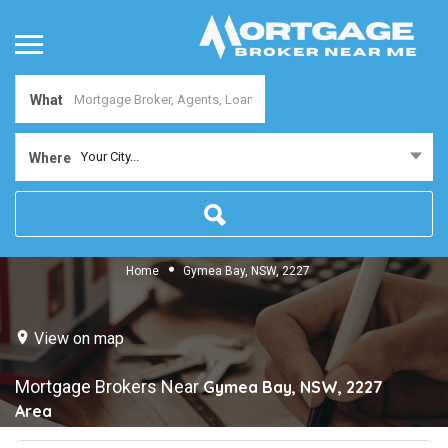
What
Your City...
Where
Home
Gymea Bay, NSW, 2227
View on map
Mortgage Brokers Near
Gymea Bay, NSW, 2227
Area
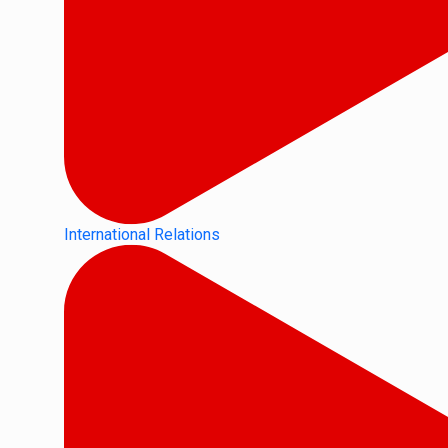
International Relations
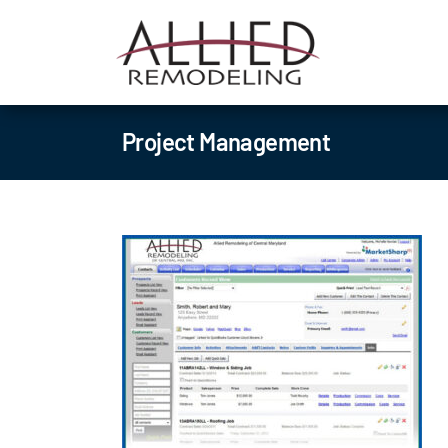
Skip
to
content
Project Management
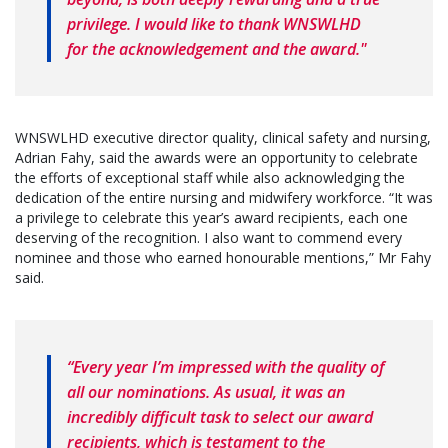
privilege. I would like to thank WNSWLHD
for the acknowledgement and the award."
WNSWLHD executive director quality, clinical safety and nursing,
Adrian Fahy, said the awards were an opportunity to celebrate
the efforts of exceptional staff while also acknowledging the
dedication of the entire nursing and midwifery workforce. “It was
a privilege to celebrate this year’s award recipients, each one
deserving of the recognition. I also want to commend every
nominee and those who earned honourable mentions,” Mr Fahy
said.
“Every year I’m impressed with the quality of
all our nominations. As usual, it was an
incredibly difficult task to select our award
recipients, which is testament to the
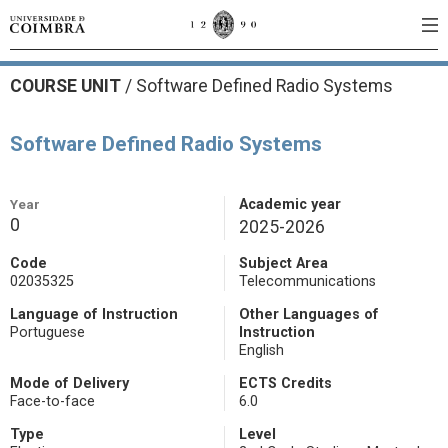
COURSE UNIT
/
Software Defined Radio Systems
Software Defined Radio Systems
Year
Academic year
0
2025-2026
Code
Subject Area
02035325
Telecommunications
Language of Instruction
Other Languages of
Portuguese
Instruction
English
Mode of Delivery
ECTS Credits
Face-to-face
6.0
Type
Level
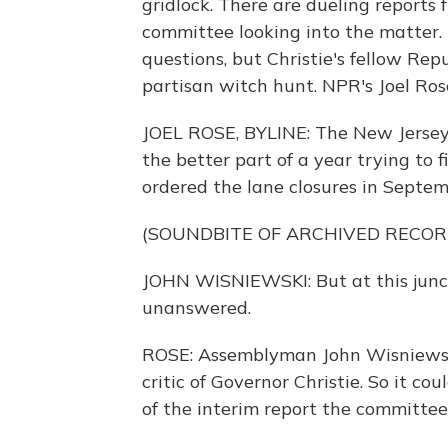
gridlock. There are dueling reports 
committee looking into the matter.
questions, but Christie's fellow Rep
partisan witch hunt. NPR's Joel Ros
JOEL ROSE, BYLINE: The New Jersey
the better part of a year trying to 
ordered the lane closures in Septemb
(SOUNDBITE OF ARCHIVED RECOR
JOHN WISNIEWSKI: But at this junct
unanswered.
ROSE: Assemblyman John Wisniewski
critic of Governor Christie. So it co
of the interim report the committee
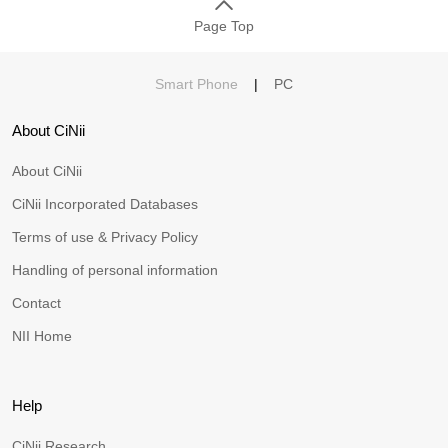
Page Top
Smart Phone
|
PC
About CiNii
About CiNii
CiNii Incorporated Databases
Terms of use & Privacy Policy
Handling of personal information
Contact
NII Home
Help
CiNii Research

+---+

> **WHAT TO DO**: Each line between the one holding "View on map" and the one holding "CiNii Incorporated Databases", inclusive, should be copied exactly as it appears above, and pictures should be omitted.

> **RESULT OF THE TASK**:
View on map
Mortgage Brokers Near
Gymea Bay, NSW, 2227
Area
International Relations
Skip
to
content
Project Management
privilege. I would like to thank WNSWLHD
for the acknowledgement and the award."
WNSWLHD executive director quality, clinical safety and nursing,
Adrian Fahy, said the awards were an opportunity to celebrate
the efforts of exceptional staff while also acknowledging the
dedication of the entire nursing and midwifery workforce. “It was
a privilege to celebrate this year’s award recipients, each one
deserving of the recognition. I also want to commend every
nominee and those who earned honourable mentions,” Mr Fahy
said.
“Every year I’m impressed with the quality of
all our nominations. As usual, it was an
incredibly difficult task to select our award
recipients, which is testament to the
COURSE UNIT
/
Software Defined Radio Systems
Software Defined Radio Systems
Year
Academic year
0
2025-2026
Code
Subject Area
02035325
Telecommunications
Language of Instruction
Other Languages of
Portuguese
Instruction
English
Mode of Delivery
ECTS Credits
Face-to-face
6.0
Type
Level
gridlock. There are dueling reports 
committee looking into the matter.
questions, but Christie's fellow Rep
partisan witch hunt. NPR's Joel Ros
JOEL ROSE, BYLINE: The New Jersey
the better part of a year trying to 
ordered the lane closures in Septemb
(SOUNDBITE OF ARCHIVED RECOR
JOHN WISNIEWSKI: But at this junct
unanswered.
ROSE: Assemblyman John Wisniewski
critic of Governor Christie. So it co
of the interim report the committee
Page Top
Smart Phone
|
PC
About CiNii
About CiNii
CiNii Incorporated Databases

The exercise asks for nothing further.